### TASK TO CARRY OUT
Show, in full, each line of the data that contains "this".

### PROVIDED DATA
○ ○ ○ ○

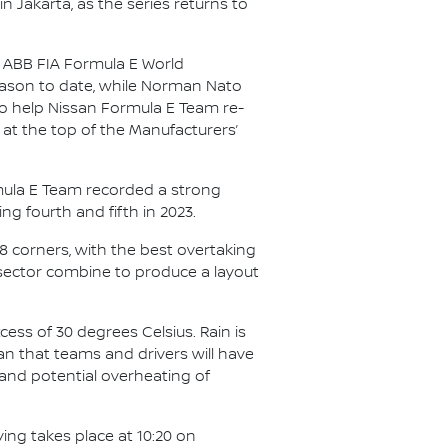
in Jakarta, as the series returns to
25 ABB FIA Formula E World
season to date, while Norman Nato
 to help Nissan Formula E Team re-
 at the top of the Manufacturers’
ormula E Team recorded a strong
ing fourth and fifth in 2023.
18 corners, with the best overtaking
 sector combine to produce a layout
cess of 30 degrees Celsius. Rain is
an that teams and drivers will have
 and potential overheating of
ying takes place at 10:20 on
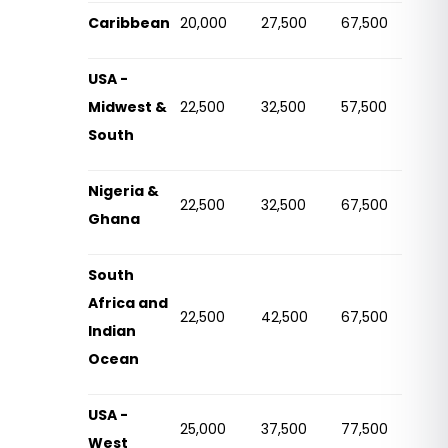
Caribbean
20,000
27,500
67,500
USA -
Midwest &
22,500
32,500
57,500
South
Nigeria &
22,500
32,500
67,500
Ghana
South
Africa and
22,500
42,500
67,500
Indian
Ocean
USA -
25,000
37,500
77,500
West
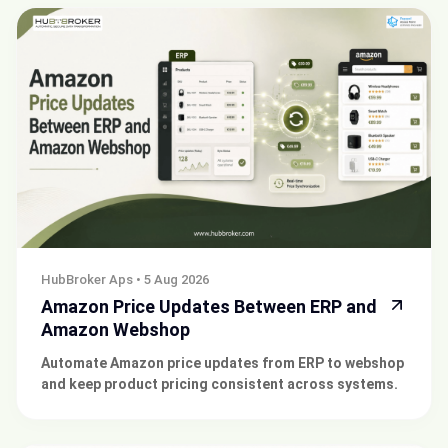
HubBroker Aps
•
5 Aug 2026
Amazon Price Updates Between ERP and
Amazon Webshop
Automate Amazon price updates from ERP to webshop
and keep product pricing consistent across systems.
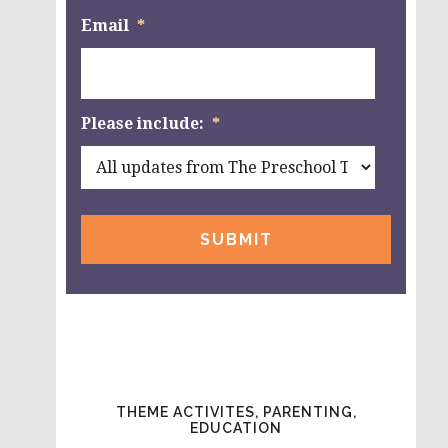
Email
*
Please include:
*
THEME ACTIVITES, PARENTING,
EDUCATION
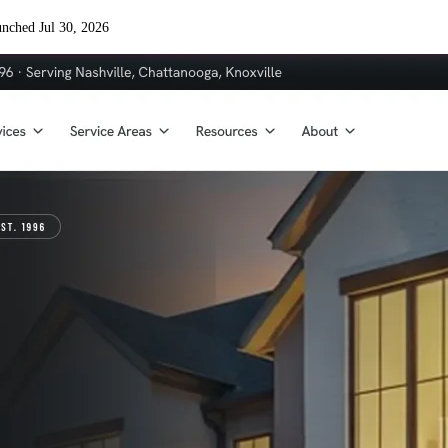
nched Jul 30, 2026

○ ○ ○ ○

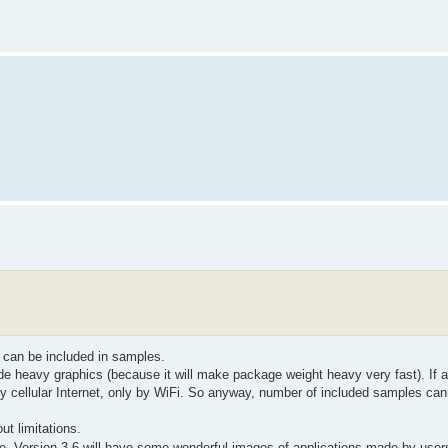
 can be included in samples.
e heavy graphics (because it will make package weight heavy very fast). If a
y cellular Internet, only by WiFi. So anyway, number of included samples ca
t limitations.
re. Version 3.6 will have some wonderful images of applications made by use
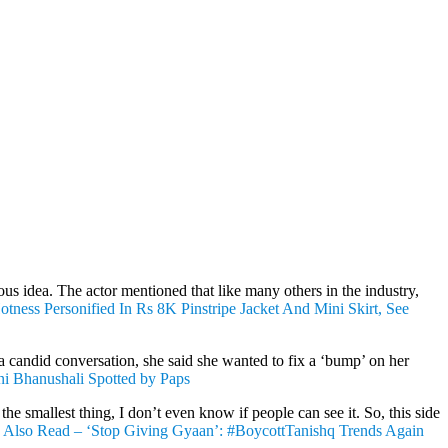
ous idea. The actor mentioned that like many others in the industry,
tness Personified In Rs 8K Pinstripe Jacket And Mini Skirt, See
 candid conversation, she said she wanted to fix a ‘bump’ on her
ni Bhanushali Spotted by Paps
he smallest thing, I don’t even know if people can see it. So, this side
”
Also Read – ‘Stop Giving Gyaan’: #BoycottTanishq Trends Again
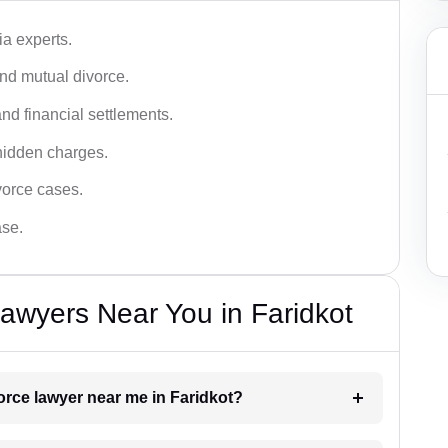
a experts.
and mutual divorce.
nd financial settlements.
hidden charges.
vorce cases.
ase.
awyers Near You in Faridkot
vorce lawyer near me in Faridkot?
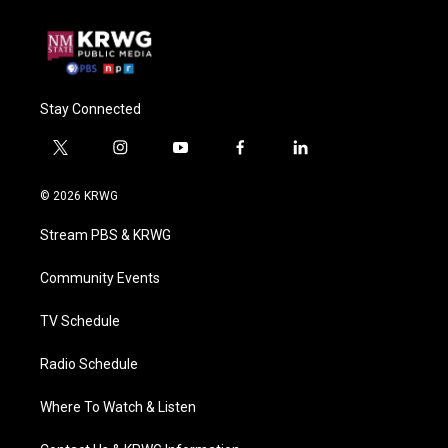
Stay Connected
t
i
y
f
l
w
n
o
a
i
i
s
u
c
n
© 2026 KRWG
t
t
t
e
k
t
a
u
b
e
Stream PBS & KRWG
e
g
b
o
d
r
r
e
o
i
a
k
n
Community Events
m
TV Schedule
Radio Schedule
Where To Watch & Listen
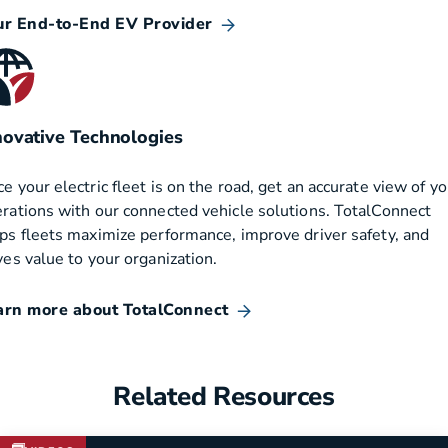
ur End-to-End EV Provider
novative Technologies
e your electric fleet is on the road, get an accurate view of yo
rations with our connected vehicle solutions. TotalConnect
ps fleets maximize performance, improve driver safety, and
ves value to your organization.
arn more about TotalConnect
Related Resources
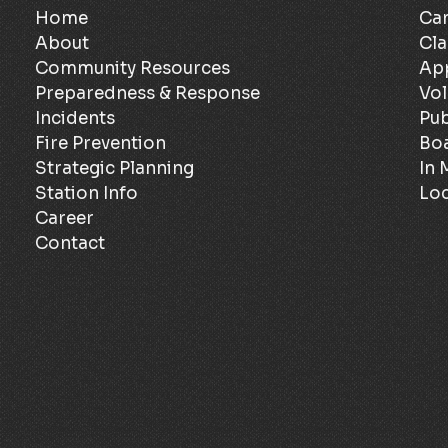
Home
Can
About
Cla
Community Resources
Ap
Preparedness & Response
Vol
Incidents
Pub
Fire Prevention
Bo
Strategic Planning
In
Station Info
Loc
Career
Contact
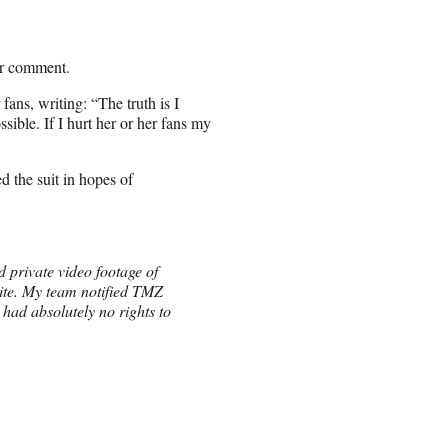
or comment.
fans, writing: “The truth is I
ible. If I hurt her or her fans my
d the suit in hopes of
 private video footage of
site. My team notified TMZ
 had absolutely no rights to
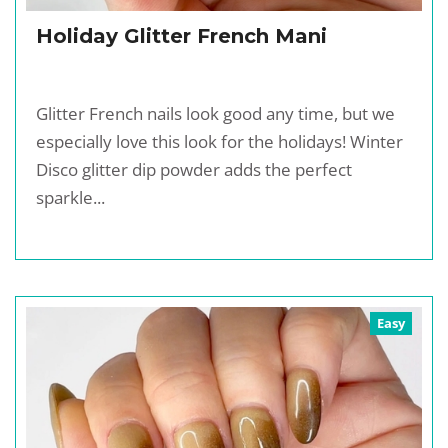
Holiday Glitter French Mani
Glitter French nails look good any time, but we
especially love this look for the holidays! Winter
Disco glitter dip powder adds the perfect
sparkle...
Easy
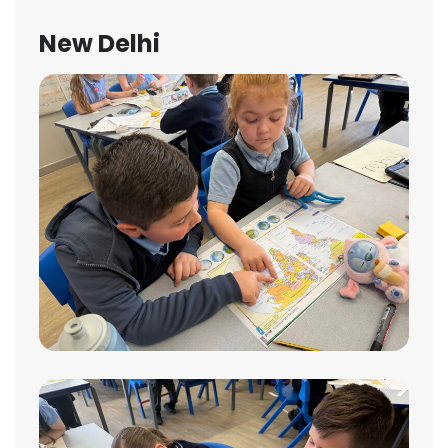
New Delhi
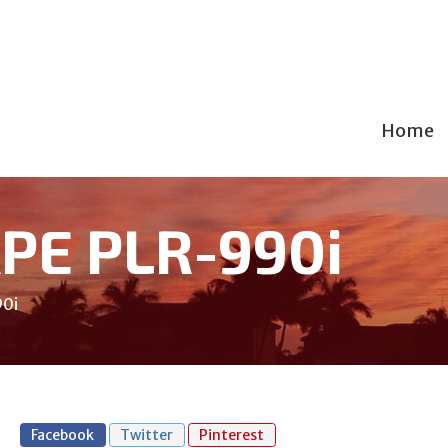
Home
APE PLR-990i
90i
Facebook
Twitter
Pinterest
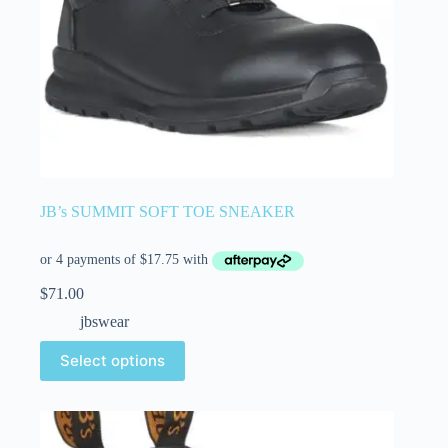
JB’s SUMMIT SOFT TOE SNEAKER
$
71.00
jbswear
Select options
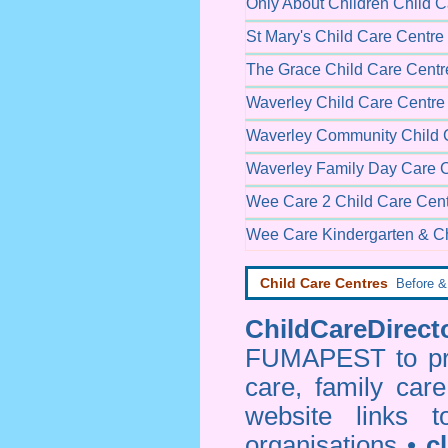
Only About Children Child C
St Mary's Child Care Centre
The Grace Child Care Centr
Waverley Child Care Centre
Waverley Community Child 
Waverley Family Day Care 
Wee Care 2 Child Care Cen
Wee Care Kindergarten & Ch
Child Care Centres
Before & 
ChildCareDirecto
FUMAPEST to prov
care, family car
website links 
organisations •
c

○ ○ ○ ○

### EXERCISE ANSWER
he smallest thing, I don’t even know if people can see it. So, this side
especially love this look for the holidays! Winter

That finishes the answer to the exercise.